Court of Appeals of Iowa
Dec 11, 2002
No. 2-484 / 01-0822 (Iowa Ct. App. Dec. 11, 2002)

Opinion

No. 2-484 / 01-0822.

Filed December 11, 2002.

Appeal from the Iowa District Court for Black Hawk County, KARL D. BRINER, Judge.

Defendant appeals from a judgment and sentence entered following his conviction for murder in the second degree. AFFIRMED.

Robert Montgomery of Montgomery Law Office, Des Moines, for appellant.

Thomas J. Miller, Attorney General, Christen Odell, Assistant Attorney General, Thomas Ferguson, County Attorney, and Danielle Davis, Assistant County Attorney, for appellee.

Heard by SACKETT, C.J., and MILLER and EISENHAUER, JJ.


Jesse James Jones, Jr. appeals his conviction for second-degree murder. He contends error in (1) admitting a videotaped statement over a hearsay objection, (2) failing to grant a new trial because the evidence was insufficient to prove his guilt, (3) failing to require disclosure of the identity of an informant and (4) denying a new trial because the State failed to produce certain police reports.

I. Background Facts and Proceedings. On January 9, 2000, an after hours party was held at the home of Sandy Kuykendall at 701 Logan Street, Waterloo, Iowa. Jerry Lee Davis arrived at the party after borrowing a car and $100. He parked across the street and came to the party in search of crack cocaine. He approached Sheila Cole, who was taking admission money for the party, a number of times asking for change for his $100 bill. Cole last saw Davis walking to the back of her house with Jones.

Meanwhile, a large crowd had gathered in front of the Kuykendall home and across the street by a funeral home.
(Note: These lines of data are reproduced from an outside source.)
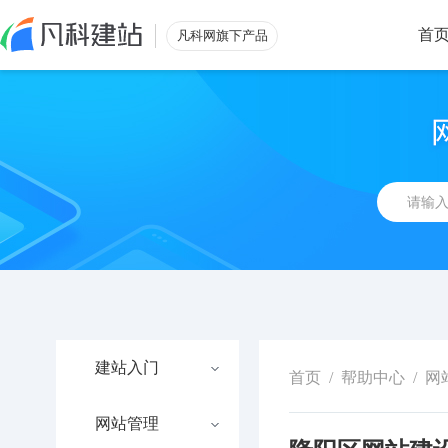
首
凡科网旗下产品
建站入门
首页
/
帮助中心
/
网
网站管理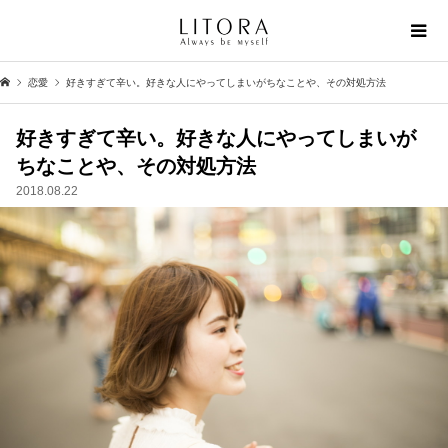
恋愛
好きすぎて辛い。好きな人にやってしまいがちなことや、その対処方法
好きすぎて辛い。好きな人にやってしまいが
ちなことや、その対処方法
2018.08.22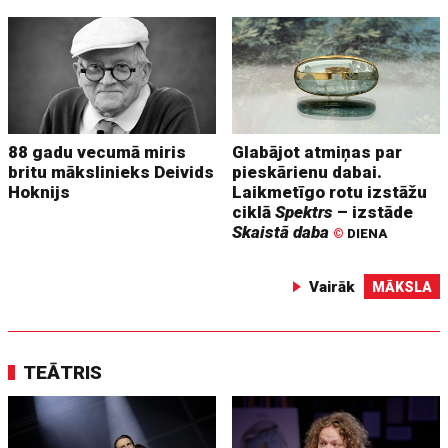
88 gadu vecumā miris
Glabājot atmiņas par
britu mākslinieks Deivids
pieskārienu dabai.
Hoknijs
Laikmetīgo rotu izstāžu
ciklā
Spektrs
– izstāde
Skaistā daba
©
DIENA
Vairāk
MĀKSLA
TEĀTRIS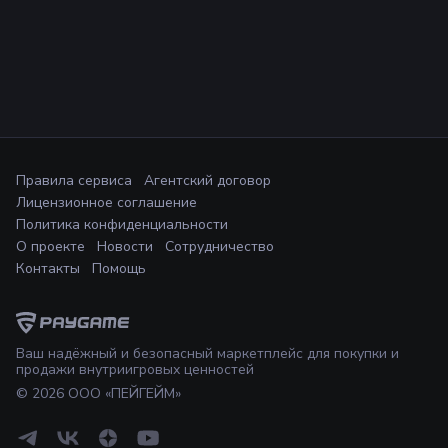
Правила сервиса
Агентский договор
Лицензионное соглашение
Политика конфиденциальности
О проекте
Новости
Сотрудничество
Контакты
Помощь
Ваш надёжный и безопасный маркетплейс для покупки и
продажи внутриигровых ценностей
©
2026
ООО «ПЕЙГЕЙМ»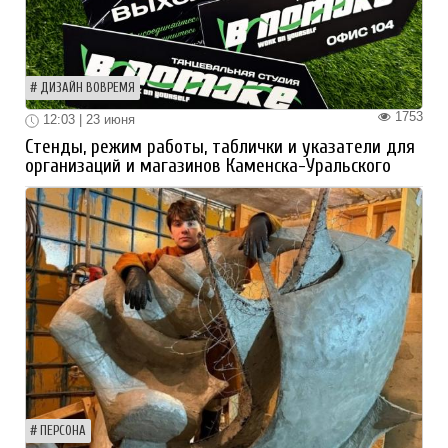
ДИЗАЙН ВОВРЕМЯ
1753
12:03 | 23 июня
Стенды, режим работы, таблички и указатели для
организаций и магазинов Каменска-Уральского
ПЕРСОНА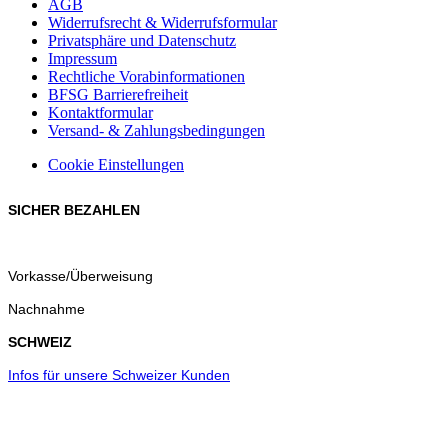
AGB
Widerrufsrecht & Widerrufsformular
Privatsphäre und Datenschutz
Impressum
Rechtliche Vorabinformationen
BFSG Barrierefreiheit
Kontaktformular
Versand- & Zahlungsbedingungen
Cookie Einstellungen
SICHER BEZAHLEN
Vorkasse/Überweisung
Nachnahme
SCHWEIZ
Infos für unsere Schweizer Kunden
Charvis Bentley and Terrell Manning were involved in an incident, and Bentley discharged a rifle as it was grabbed from him near the funeral home. He was then forced into a car and driven away. A second shot was then heard from behind the Kuykendall home. Davis ran from behind the house and disappeared. He was found clutching the $100 bill about a block away. He bled to death from a gunshot wound to his leg. A trail of blood ran from the Kuykendall home to Davis.

Jones was charged with first-degree murder and the jury convicted him of second-degree murder. Jones filed a motion for new trial, a motion in arrest of judgment, and a motion for judgment of acquittal. The motions were denied and he was sentenced to an indeterminate prison term not to exceed fifty years.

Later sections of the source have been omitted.